Action item: Below are records to be transcribed exactly; any pictures should be left out.

--------------------

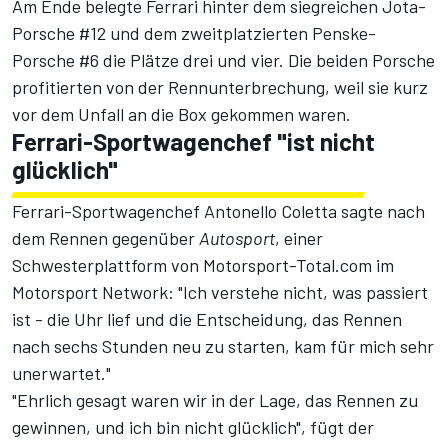
Am Ende belegte Ferrari hinter dem siegreichen Jota-
Porsche #12 und dem zweitplatzierten Penske-
Porsche #6 die Plätze drei und vier. Die beiden Porsche
profitierten von der Rennunterbrechung, weil sie kurz
vor dem Unfall an die Box gekommen waren.
Ferrari-Sportwagenchef "ist nicht
glücklich"
Ferrari-Sportwagenchef Antonello Coletta sagte nach
dem Rennen gegenüber
Autosport
, einer
Schwesterplattform von Motorsport-Total.com im
Motorsport Network
: "Ich verstehe nicht, was passiert
ist - die Uhr lief und die Entscheidung, das Rennen
nach sechs Stunden neu zu starten, kam für mich sehr
unerwartet."
"Ehrlich gesagt waren wir in der Lage, das Rennen zu
gewinnen, und ich bin nicht glücklich", fügt der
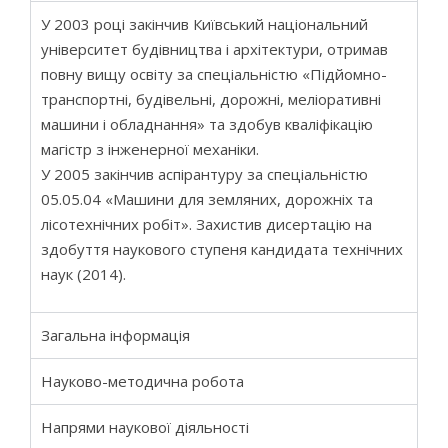
У 2003 році закінчив Київський національний
університет будівництва і архітектури, отримав
повну вищу освіту за спеціальністю «Підйомно-
транспортні, будівельні, дорожні, меліоративні
машини і обладнання» та здобув кваліфікацію
магістр з інженерної механіки.
У 2005 закінчив аспірантуру за спеціальністю
05.05.04 «Машини для земляних, дорожніх та
лісотехнічних робіт». Захистив дисертацію на
здобуття наукового ступеня кандидата технічних
наук (2014).
Загальна інформація
Науково-методична робота
Напрями наукової діяльності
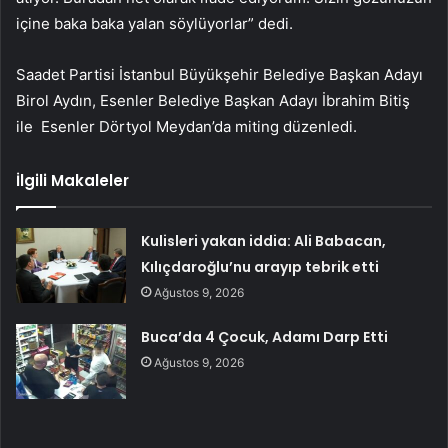
içine baka baka yalan söylüyorlar” dedi.
Saadet Partisi İstanbul Büyükşehir Belediye Başkan Adayı
Birol Aydın, Esenler Belediye Başkan Adayı İbrahim Bitiş
ile Esenler Dörtyol Meydan’da miting düzenledi.
İlgili Makaleler
Kulisleri yakan iddia: Ali Babacan,
Kılıçdaroğlu’nu arayıp tebrik etti
Ağustos 9, 2026
Buca’da 4 Çocuk, Adamı Darp Etti
Ağustos 9, 2026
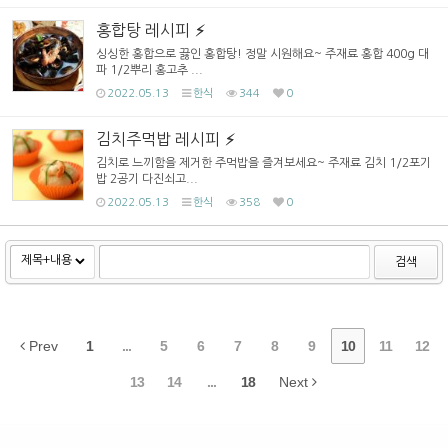
홍합탕 레시피
싱싱한 홍합으로 끓인 홍합탕! 정말 시원해요~ 주재료 홍합 400g 대
파 1/2뿌리 홍고추 ...
2022.05.13
한식
344
0
김치주먹밥 레시피
김치로 느끼함을 제거한 주먹밥을 즐겨보세요~ 주재료 김치 1/2포기
밥 2공기 다진쇠고...
2022.05.13
한식
358
0
검색
Prev
1
...
5
6
7
8
9
10
11
12
13
14
...
18
Next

--------------------

Response below:
Am Ende belegte Ferrari hinter dem siegreichen Jota-
Porsche #12 und dem zweitplatzierten Penske-
Porsche #6 die Plätze drei und vier. Die beiden Porsche
profitierten von der Rennunterbrechung, weil sie kurz
vor dem Unfall an die Box gekommen waren.
Ferrari-Sportwagenchef "ist nicht
glücklich"
Ferrari-Sportwagenchef Antonello Coletta sagte nach
dem Rennen gegenüber
Autosport
, einer
Schwesterplattform von Motorsport-Total.com im
Motorsport Network
: "Ich verstehe nicht, was passiert
ist - die Uhr lief und die Entscheidung, das Rennen
nach sechs Stunden neu zu starten, kam für mich sehr
unerwartet."
"Ehrlich gesagt waren wir in der Lage, das Rennen zu
gewinnen, und ich bin nicht glücklich", fügt der
У 2003 році закінчив Київський національний
університет будівництва і архітектури, отримав
повну вищу освіту за спеціальністю «Підйомно-
транспортні, будівельні, дорожні, меліоративні
машини і обладнання» та здобув кваліфікацію
магістр з інженерної механіки.
У 2005 закінчив аспірантуру за спеціальністю
05.05.04 «Машини для земляних, дорожніх та
лісотехнічних робіт». Захистив дисертацію на
здобуття наукового ступеня кандидата технічних
наук (2014).
Загальна інформація
Науково-методична робота
Напрями наукової діяльності
içine baka baka yalan söylüyorlar” dedi.
Saadet Partisi İstanbul Büyükşehir Belediye Başkan Adayı
Birol Aydın, Esenler Belediye Başkan Adayı İbrahim Bitiş
ile Esenler Dörtyol Meydan’da miting düzenledi.
İlgili Makaleler
Kulisleri yakan iddia: Ali Babacan,
Kılıçdaroğlu’nu arayıp tebrik etti
Ağustos 9, 2026
Buca’da 4 Çocuk, Adamı Darp Etti
Ağustos 9, 2026
홍합탕 레시피
싱싱한 홍합으로 끓인 홍합탕! 정말 시원해요~ 주재료 홍합 400g 대
파 1/2뿌리 홍고추 ...
2022.05.13
한식
344
0
김치주먹밥 레시피
김치로 느끼함을 제거한 주먹밥을 즐겨보세요~ 주재료 김치 1/2포기
밥 2공기 다진쇠고...
2022.05.13
한식
358
0
검색
Prev
1
...
5
6
7
8
9
10
11
12
13
14
...
18
Next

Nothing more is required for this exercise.